The spiral staircase is one of the most iconic images of the Vatican Museums and there isn’t just one but two of these staircases! Known as the Bramante Staircase, the original one dates back to 1505 and is now not open to public, but a newer one built in 1932 inspired by the original is in the Pio-Clementine Museum and is used by public to enter and exit the museum. The unique feature of the staircase is the double helix design which involves two staircases in one!


Gallery of Statutes and Hall of Busts

The Gallery of Statues and Hall of Busts are two of the 54 galleries in the Pio-Clementine Museum in the Vatican Museum. The galleries contain Greek and Roman sculptures dating back centuries. The Gallery of Statues displays important pieces like Sleeping Adriane and the bust of Menander. The galleries itself are beautifully decorated with frescos on the vaulted ceiling by painter Cristoforo Unterperger.

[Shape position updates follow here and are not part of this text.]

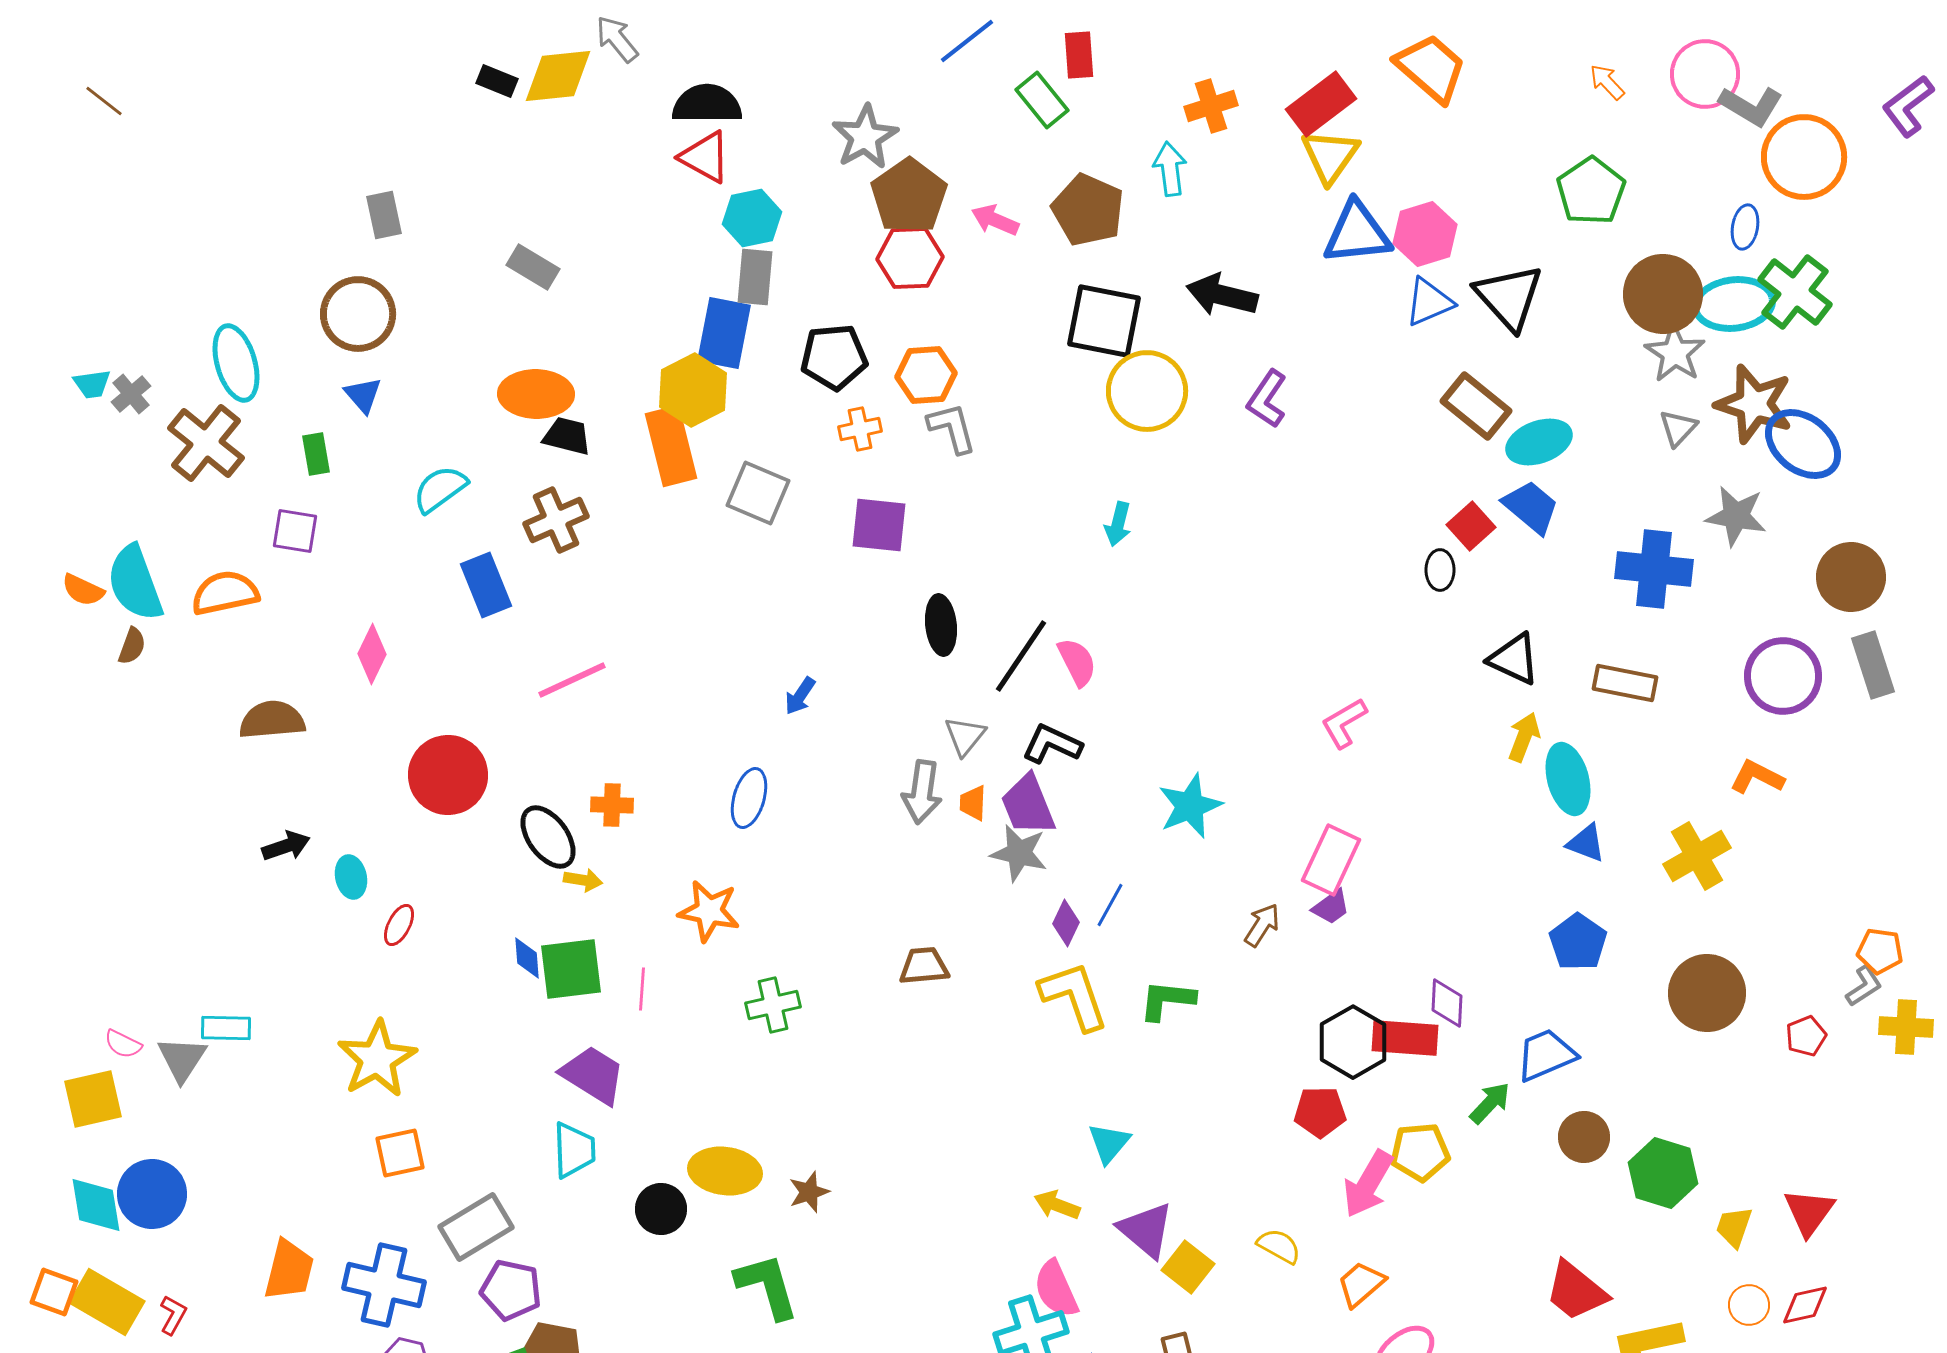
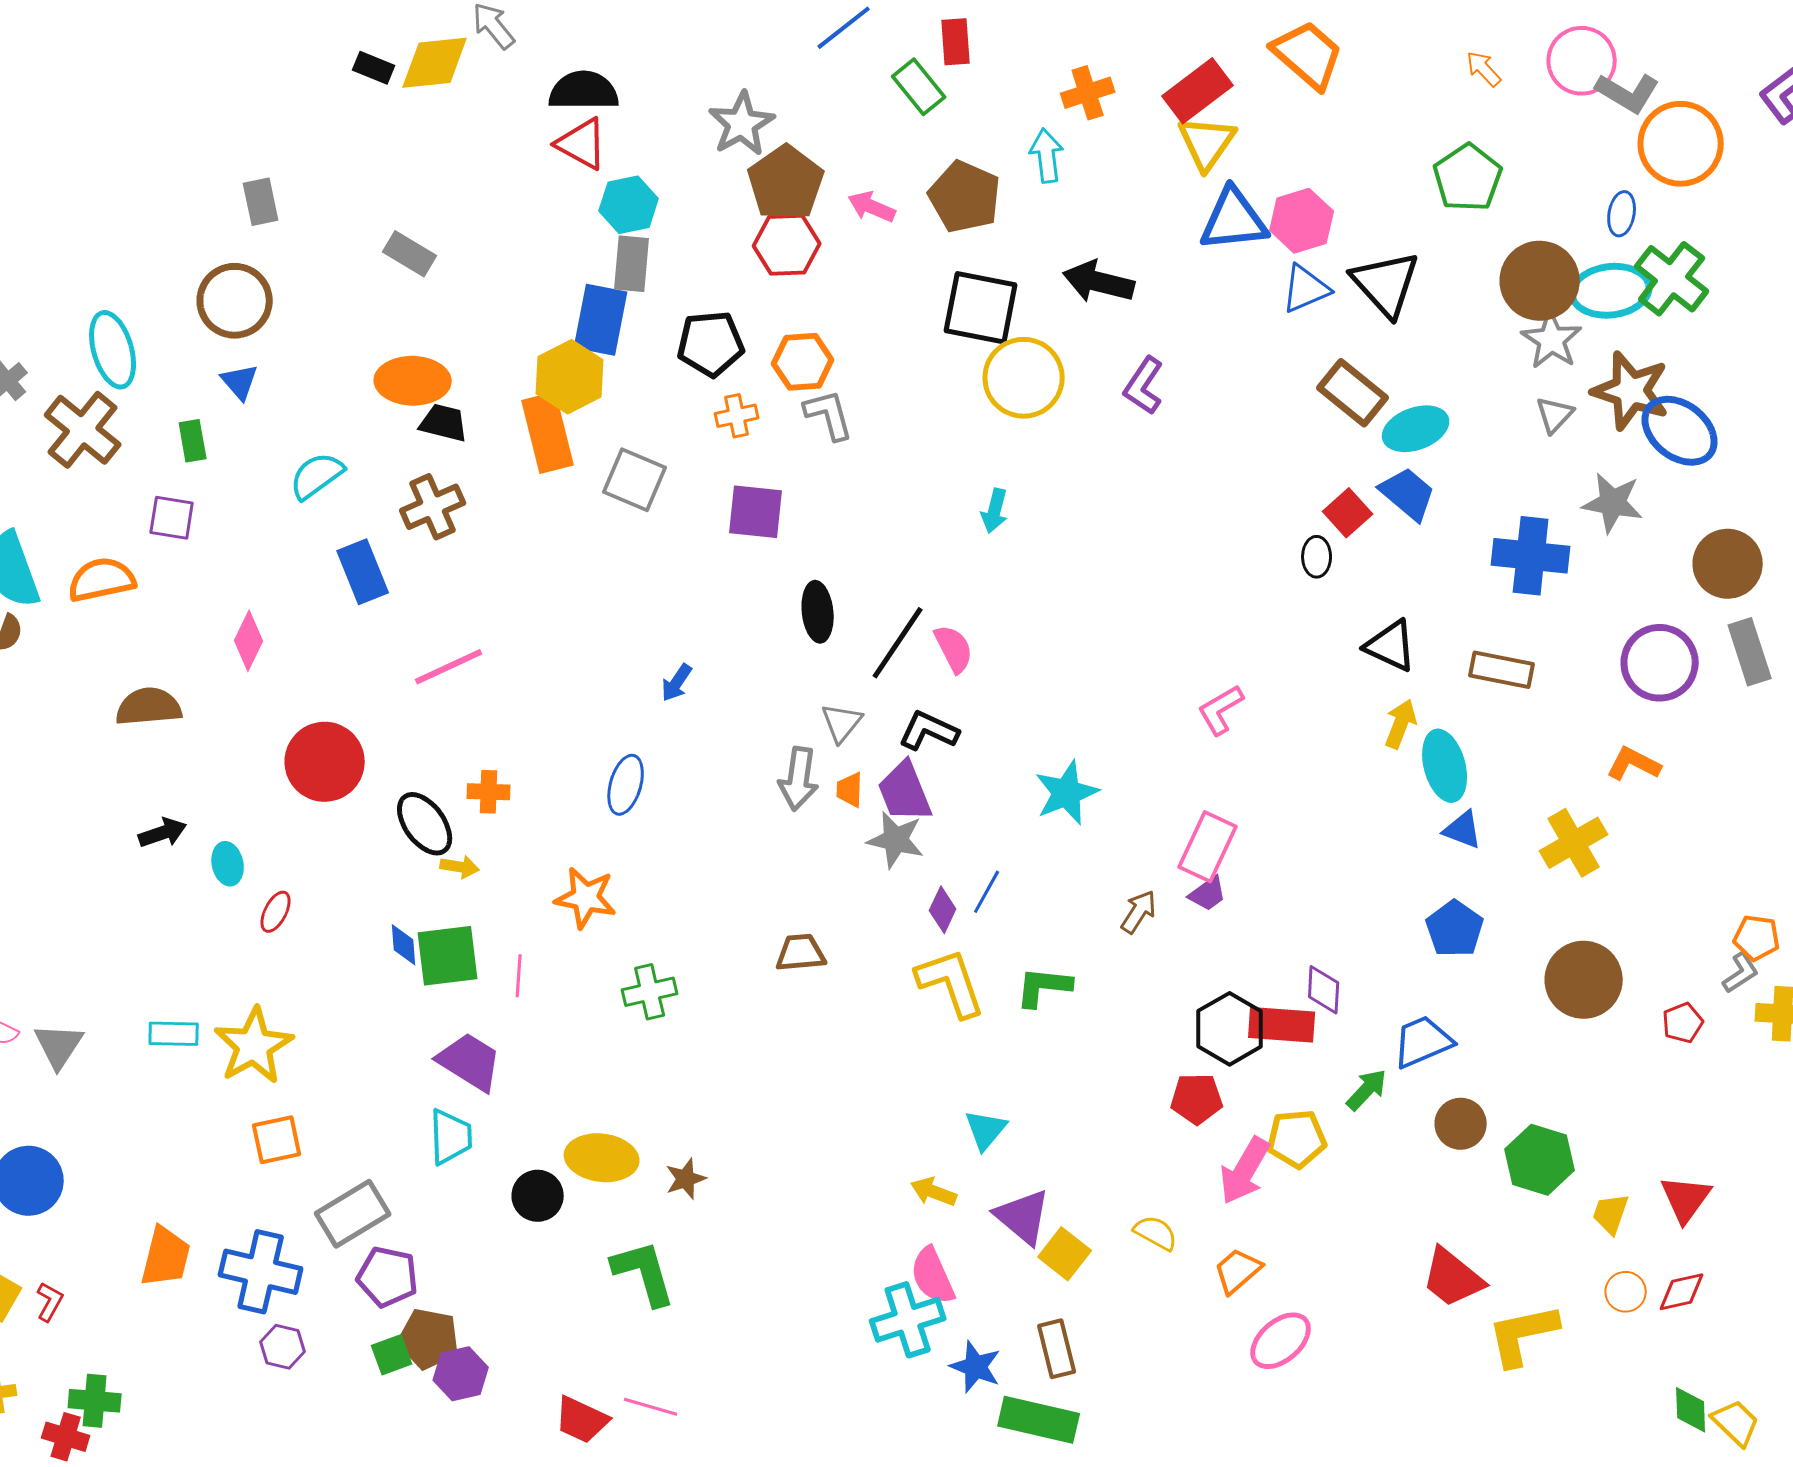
cyan rectangle: (226, 1028) -> (174, 1034), moved

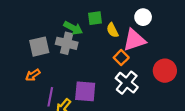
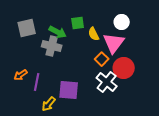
pink triangle: (134, 40) -> (114, 43), turned -35
gray square: (39, 47) -> (27, 28), moved
red circle: (165, 71) -> (124, 68), moved
purple line: (50, 97) -> (37, 82), moved

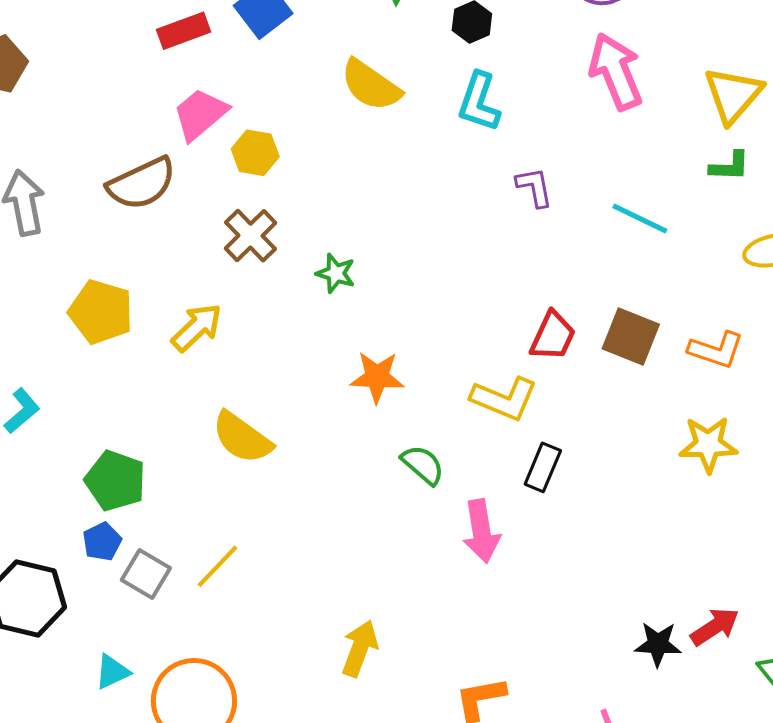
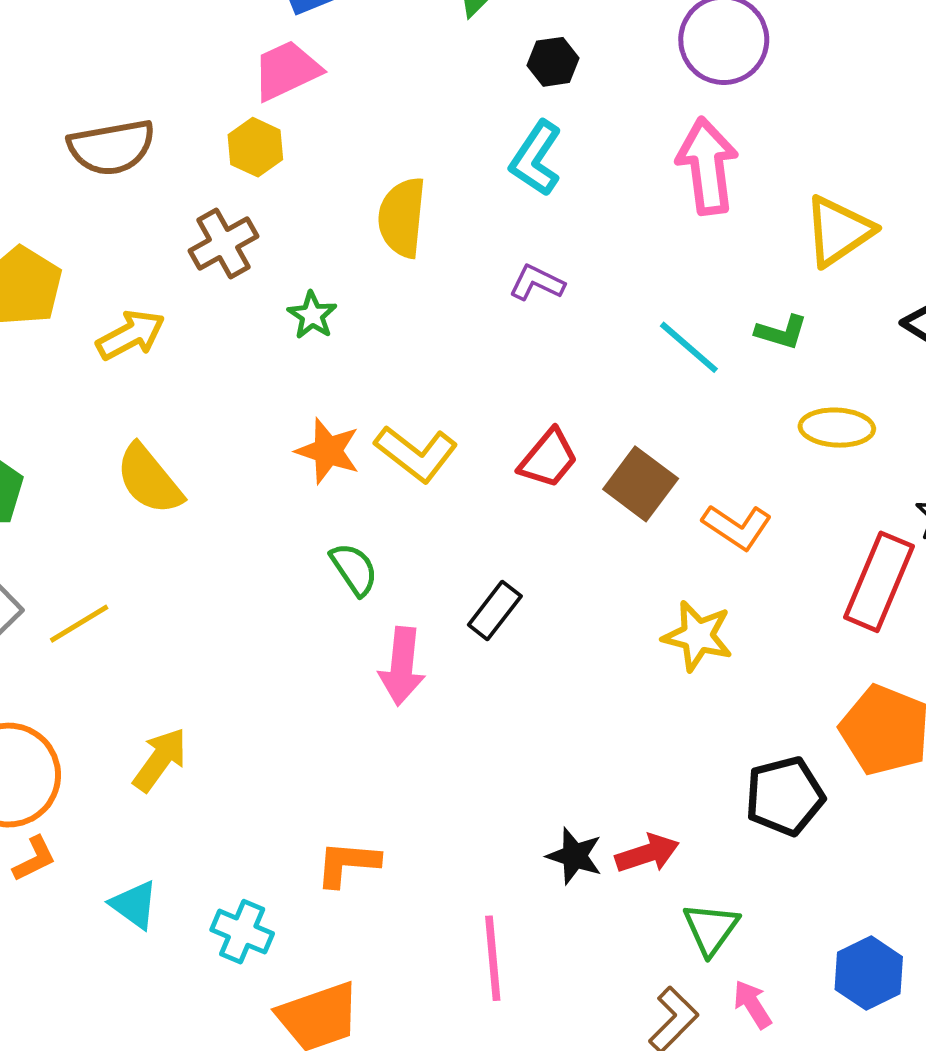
yellow semicircle: (371, 85) -> (402, 217), moved, turned 46
pink trapezoid: (200, 114) -> (287, 70), moved
green L-shape: (730, 166) -> (781, 332), moved
purple L-shape: (534, 187) -> (537, 283), moved, turned -69
yellow L-shape: (504, 399) -> (416, 454), moved
yellow arrow: (360, 648) -> (160, 760), moved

Gregorian Etruscan & Egyptian Museum

Pope Gregory XVI initiated the setting up of these galleries at the Vatican Museum. In 1837 the Etruscan Gallery was opened which included 9 rooms full of Etruscan artefacts like Bronzes, Terracottas, and Jewellery. The Egyptian Gallery opened in 1839 and includes 6 rooms with Egyptian artefacts like statues, plaques, and metallurgical items. It even includes a reconstruction of Emperor Hadrian’s Villa near Tivoli and includes statues of Osiris-Apis and Osiris-Antinous


Sala Rotunda

The Sala Rotunda or the Round Hall is a gallery in the Pio-Clementine Museum. It is known to be inspired by the Pantheon and is a circular hall that contains niches for the display of huge statues. The hall itself was built in 1779 based on the design of Michelangelo and contains a breathtaking mosaic floor which contains mosaics from the 3rd Century AD. The centre of the room is occupied by a large red porphyry basin that must have been a part of a public arena of ancient Rome.